WhisperMFCCMesoNet / README.md
korallll's picture
add EER badges for backfilled datasets
6933fda verified
metadata
license: mit
tags:
  - audio
  - anti-spoofing
  - audio-deepfake-detection
  - speech
  - whisper
  - asvspoof

Whisper-MFCC-MesoNet

EER% 0.46 on ASVspoof2021_DF EER% 5.83 on ASVspoof2019_LA EER% 15.96 on ASVspoof2021_LA EER% 18.9 on CD-ADD EER% 26.72 on InTheWild EER% 49.64 on SONAR EER% 15.36 on LibriSeVoc EER% 31.93 on CFAD EER% 30.19 on CVoiceFake_small EER% 22.55 on ASVspoof5 arena tier arena rank

The (Whisper + MFCC) MesoNet audio anti-spoofing (voice-deepfake detection) countermeasure from "Improved DeepFake Detection Using Whisper Features" (Kawa et al., INTERSPEECH 2023) — the best-performing MesoNet configuration in that paper. The model takes a raw speech waveform and returns a score where higher = more bona fide.

This repo is self-contained for inference: the network definition is in _net.py, and the exact wrapper used to produce the Arena scores is in whispermfccmesonet.py.

Architecture

The model fuses two front-ends, each producing a 384×3000 feature map, stacked as 2 channels and fed to a MesoInception4 classifier:

  1. Whisper tiny.en encoder (fine-tuned) — the audio is turned into a log-Mel spectrogram and passed through the Whisper encoder; its output is reshaped/tiled to 384×3000.
  2. MFCC front-end — 128 MFCCs + Δ + ΔΔ (torchaudio MFCC, n_fft=512, win=400, hop=160), stacked to 384 features and cropped to 3000 frames.
  3. MesoInception4 — two Inception-style blocks + conv stack + a small linear classifier (bona fide vs. spoof), output as a single logit.

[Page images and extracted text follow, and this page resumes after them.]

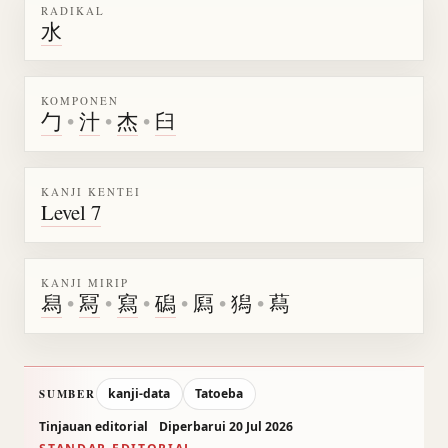
RADIKAL
水
KOMPONEN
勹
•
汁
•
杰
•
臼
KANJI KENTEI
Level 7
KANJI MIRIP
舄
•
冩
•
寫
•
磶
•
㕐
•
獡
•
蕮
kanji-data
Tatoeba
SUMBER
Tinjauan editorial
Diperbarui 20 Jul 2026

How it was trained & evaluated

  • The Whisper encoder is fine-tuned end-to-end together with the MFCC-fed MesoNet head (the paper's strongest MesoNet variant). Training targets the ASVspoof2021 DF deepfake task; In-the-Wild is the paper's headline cross-domain evaluation.
  • Input length: raw 16 kHz audio windowed to 480,000 samples (30 s) — the fixed size the Whisper encoder expects (repeat-pad if shorter, truncate if longer).
  • Preprocessing (reproduced from upstream): sox silence-trim (silence 1 0.2 1% -1 0.2 1%) before the 30 s window.
  • Paper's reported result: In-the-Wild EER = 26.72 % — reproduced here to within 0.01 pp (see below).

Benchmark result (Speech Anti-Spoofing Arena)

Evaluated through the reproducible Speech Anti-Spoofing Arena. Scores are exactly reproducible from the pinned score files.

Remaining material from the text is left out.